For those of you not familiar with the game, the ‘God of War’ series is based loosely on Greek mythology. Players control the protagonist Kratos, a Spartan warrior demigod who’s requested by Athena to stop the god Ares. In order to do so, he must go on a quest to find the one object capable of stopping him: Pandora’s Box. On a personal note, Kratos finds out that Ares is responsible for a tragedy that occurs in his life and is out for revenge.
A film adaptation of the game has been in the works since 2005. By 2008, it was reported that Brett Ratner (‘X-Men: The Last Stand,’ ‘Rush Hour’) was attached to direct the movie based on a screenplay by David Self (‘The Haunting,’ ‘Road to Perdition,’ ‘The Wolfman’). Then nothing was heard of the film until just recently when it was announced that Patrick Melton and Marcus Dunstan (the duo who wrote the ‘Saw IV,V, and VI’ films, ‘The Occult’ and polished Guerillmo del Toro’s ‘Pacific Rim’) would be handling the film’s rewrite.

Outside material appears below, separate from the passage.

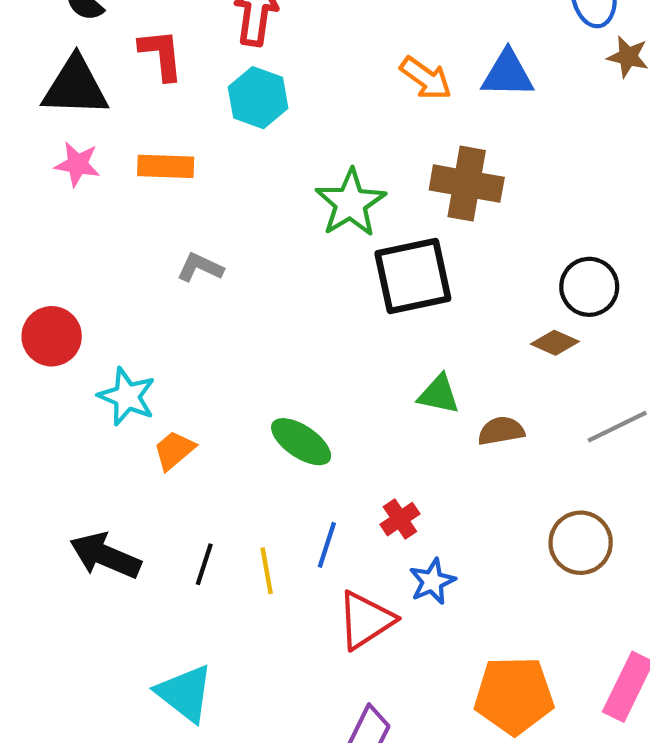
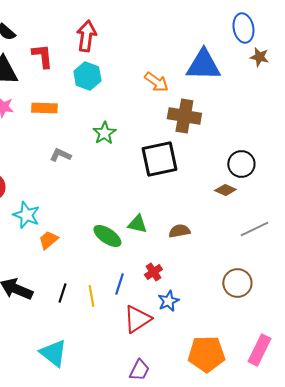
blue triangle: (508, 74) -> (203, 65), size x1.4
orange arrow: (426, 78) -> (156, 82), moved
green star: (351, 203) -> (104, 133), moved, size x0.7
green triangle: (439, 394) -> (137, 224), moved
brown semicircle: (501, 431) -> (179, 231), moved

In an interview with IGN, Melton and Dustan commented on how they were hired to rework Self’s existing script (which they thought was actually pretty good on its own) due to the fact the Universal thought it was a bit outdated:
“The only problem with that is it was written before ‘Clash of the Titans’,’ Wrath of the Titans,’ ‘300’ and ‘Immortals’, and those movies borrowed quite a bit from the ‘God of War’ (game)stories. It was just a little bit outdated, so we wanted to differentiate it from those other movies.”
One of their first actions with the new script, according to Dunstan, was to humanize the Kratos so that the audience can get behind the hero and care about his quest:
“In the same way that Batman was grounded with Christopher Nolan’s rendition, we were attempting to do that with Kratos so that when we meet him — like they’re doing in this newest game, which is sort of a prequel to the original — we’re seeing him before he became the Ghost of Sparta, when he was just a Spartan warrior and he had family and kids.”

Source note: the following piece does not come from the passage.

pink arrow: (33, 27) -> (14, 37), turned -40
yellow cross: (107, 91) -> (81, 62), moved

“In the game… there’s that attack from the barbarians and Kratos has to call upon Ares to help him. Really, that’s going to be our first act break. Before then, he’s going to be mortal, and he’s going to have his family. We’re going to learn about him and understand how he operates. So it’s potentially 30 minutes — give or take — of building up this character so that, when he does turn and becomes the Ghost of Sparta, we understand him as a human and we understand the journey that he’s going to take. We’re emotionally invested, so that it could go beyond just this one movie.

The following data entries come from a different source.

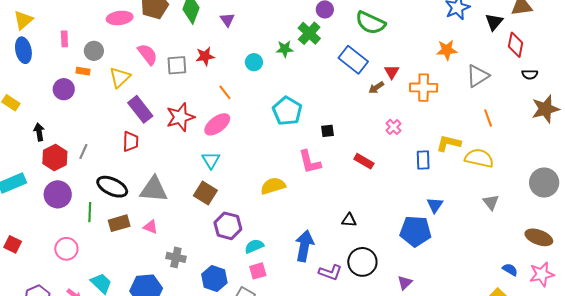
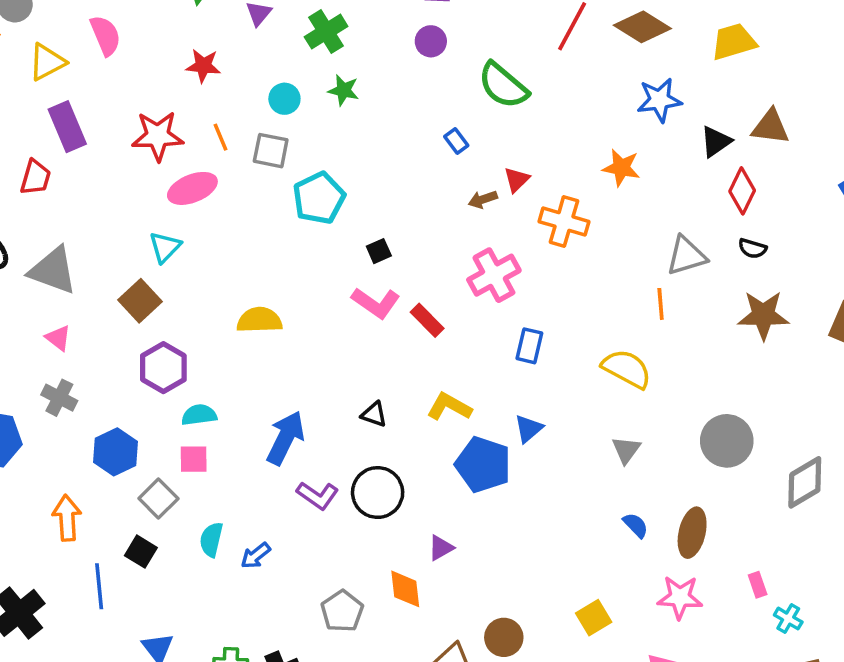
green cross: (309, 33) -> (326, 32), moved
blue rectangle: (353, 60) -> (456, 141), size x0.5
gray square: (177, 65) -> (271, 151), moved
gray triangle: (478, 76) -> (686, 256), moved
red star: (180, 117) -> (158, 136), moved
pink cross: (393, 127) -> (494, 275), size x1.8
black square: (328, 131) -> (379, 251), turned -32
yellow L-shape: (448, 143) -> (449, 407), moved
pink L-shape: (310, 162) -> (376, 303), moved, turned -56
pink triangle: (151, 227) -> (58, 338), moved
brown ellipse: (539, 237) -> (692, 533), turned 68
blue semicircle: (510, 270) -> (636, 525), moved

“With ‘God of War’, the studio’s saying, ‘We’re going to spend $150 million to make this movie. We really need to understand this character and get behind him and feel his pain and feel his emotions so that, when he is in these giant set pieces, we’re in there with him and we’re feeling it.’ That is a critique of some of these big action films is that they often get too big and just become noise; you’re not invested in the character.”
To bump up the action level, the Melton and Dustan will also amp up the villainy of the film’s antagonist, Ares:
“In the game, you know, he’s immortal, and he doesn’t really do much besides raid Athens. So we’re trying to build him up a bit more, too, so that he can become a true villain.”
The project is currently without a director as Ratner is no longer attached to direct. While Melton and Dustan are still working on the screenplay, it sounds like they are on the right track and it shouldn’t be long once the script is done for a director to come on board.